The DIW economic institute has slashed its growth forecast for Germany due to an unexpectedly weak start to 2018 and risks from abroad including concerns about Italy's new government and the escalating trade conflict with the United States.
Italy's coalition government comprises anti-establishment parties with a brief to shake up EU institutions while U.S. President Donald Trump has threatened allies with hefty tariffs on car imports in addition to unilaterally imposed metal duties.
The Berlin-based DIW think-tank said it cut its gross domestic product growth forecast for Europe's largest economy by 0.5 percentage points to 1.9 percent this year, and by 0.2 percentage points to 1.7 percent in 2019.
"Uncertainty arises mainly from growing concerns about some European countries, mainly Italy, and the possibility of an escalating trade conflict between the United States and the rest of the world," DIW said.

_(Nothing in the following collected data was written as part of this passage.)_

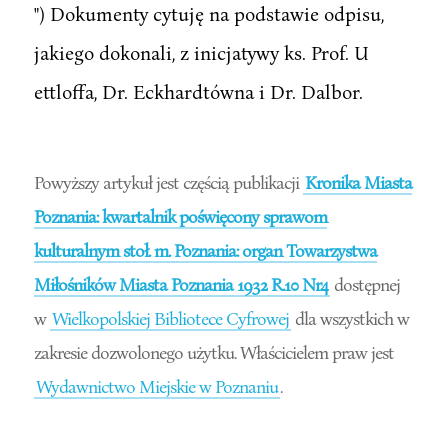
") Dokumenty cytuję na podstawie odpisu,
jakiego dokonali, z inicjatywy ks. Prof. U
ettloffa, Dr. Eckhardtówna i Dr. Dalbor.
Powyższy artykuł jest częścią publikacji
Kronika Miasta
Poznania: kwartalnik poświęcony sprawom
kulturalnym stoł. m. Poznania: organ Towarzystwa
Miłośników Miasta Poznania 1932 R.10 Nr4
dostępnej
w
Wielkopolskiej Bibliotece Cyfrowej
dla wszystkich w
zakresie dozwolonego użytku. Właścicielem praw jest
Wydawnictwo Miejskie w Poznaniu
.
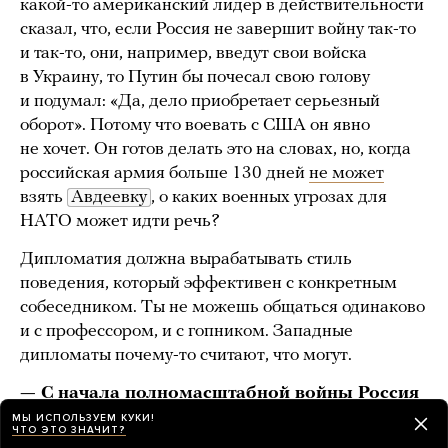
какой-то американский лидер в действительности
сказал, что, если Россия не завершит войну так-то
и так-то, они, например, введут свои войска
в Украину, то Путин бы почесал свою голову
и подумал: «Да, дело приобретает серьезный
оборот». Потому что воевать с США он явно
не хочет. Он готов делать это на словах, но, когда
российская армия больше 130 дней
не может
взять
Авдеевку
, о каких военных угрозах для
НАТО может идти речь?
Дипломатия должна вырабатывать стиль
поведения, который эффективен с конкретным
собеседником. Ты не можешь общаться одинаково
и с профессором, и с гопником. Западные
дипломаты почему-то считают, что могут.
— С начала полномасштабной войны Россия
будто порвала все дипломатические связи
МЫ ИСПОЛЬЗУЕМ КУКИ!
ЧТО ЭТО ЗНАЧИТ?
с западными странами. Со стороны России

The uncertain business outlook is causing companies worldwide to scale back investments and this is putting the brakes on German export growth, DIW added.
"The situation in Italy is causing the fear of a resurgence of the euro zone debt crisis," DIW head Marcel Fratzscher said.
“It's a wake-up call for politicians in Europe, especially for the German government, to finally lean into the reform debate for a more crisis-prone Europe. "The proposals and options are on the table, now it's time for action. European nations have to put up a united front, also against Trump and his protectionism," Fratzscher said.
France and Germany, the euro zone's two biggest economies, want to agree a roadmap for European Union reforms by June 19 in order to present later to EU leaders at the June 27-28 summit.